Bingley opened his mouth, but Darcy spoke first, his voice even and unmistakably firm.
“There is nothing simple about teaching. It requires patience, intelligence, and a discipline most people lack.”
The table stilled.
Mrs. Hurst’s expression sharpened, and Caroline’s eyes flicked toward Darcy with displeasure.
“Oh, Mr. Darcy,” Caroline recovered quickly, her smile brittle. “I didn’t mean it requires no patience. Only that, as Louisa says, living on such an income suggests one does not intend to live above the average.”
She tilted her head, feigning practicality.
“No disrespect to teaching high schoolers, but that income may not buy Teslas, after all. Or pay for children in the Ivy League.”
Darcy’s gaze lifted at last, cool and controlled.
“Not everyone measures a life by what it can purchase,” he said quietly. “Some people are content to do work that matters, rather than work that merely impresses.”
A beat of silence followed, sharp as glass.
Mrs. Hurst’s eyes narrowed, her fork pausing halfway to her plate. Caroline’s smile held, though it looked strained now, as though she were forcing it into place.
Darcy returned his attention to his plate as if he had said nothing remarkable.
But Elizabeth saw the effect all the same.
The sisters had been checked, and they knew it. They sat like stone afterwards, moving only when they had to, lifting their forks with stiff precision as though eating were the only way to keep from looking utterly awkward.
Elizabeth felt something twist—irritation, confusion, reluctant awareness. She wasn’t sure which emotion had struck first. Why was Darcy suddenly so vocal in defending the less affluent in the room? Why was he defendingthem—her family?
While she was still grappling with the thought, she caught Bingley shift beside her, his shoulders squaring, lips parting like he was about to speak.
A sharp chime broke the air.
Darcy’s phone rang, slicing through the refined quiet like a knife. He glanced at the screen—his jaw stiffened, the muscle twitching once.
“Excuse me,” he said, rising immediately. “I need to take this.”
Without asking for permission, Darcy pushed back his chair and left the table. His exit was quiet, controlled—but the tension didn’t leave with him. It pooled around the table, thick and sour.
Chapter TWELVE
THE DINNER continued with scattered conversation, the Bingley sisters attempting—without much success—to diffuse the earlier tension.

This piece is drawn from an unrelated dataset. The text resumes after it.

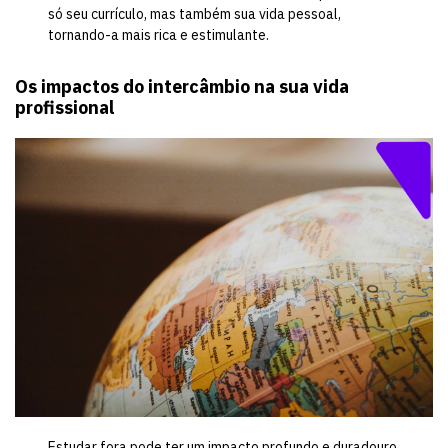
só seu currículo, mas também sua vida pessoal,
tornando-a mais rica e estimulante.
Os impactos do intercâmbio na sua vida
profissional
Estudar fora pode ter um impacto profundo e duradouro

Their efforts came in the form of polite tones, overly simple phrasing, and the occasional light jab, all wrapped in a thin veil of civility that barely masked their condescension.
When the plates were cleared, Bingley stood and turned to Jane. “Would you mind helping me pick a tie for my speaking event next week?” he asked with a smile.
Elizabeth nearly rolled her eyes. A tie-picking session, a full week in advance? Sure. That was either code for a quiet moment of privacy—or something far less innocent.
Jane followed him into the adjoining room, tossing Elizabeth a small smile on her way out—one that all but confirmed this had nothing to do with fashion advice.
With Darcy still absent and Mr. Hurst having mumbled something about turning in early before disappearing upstairs, Elizabeth suddenly found herself alone with the Bingley sisters— and a room that seemed to be losing oxygen by the second.
The brief silence after Mr. Hurst’s exit barely lasted. As soon as his footsteps faded beyond earshot, Caroline cleared her throat with theatrical subtlety.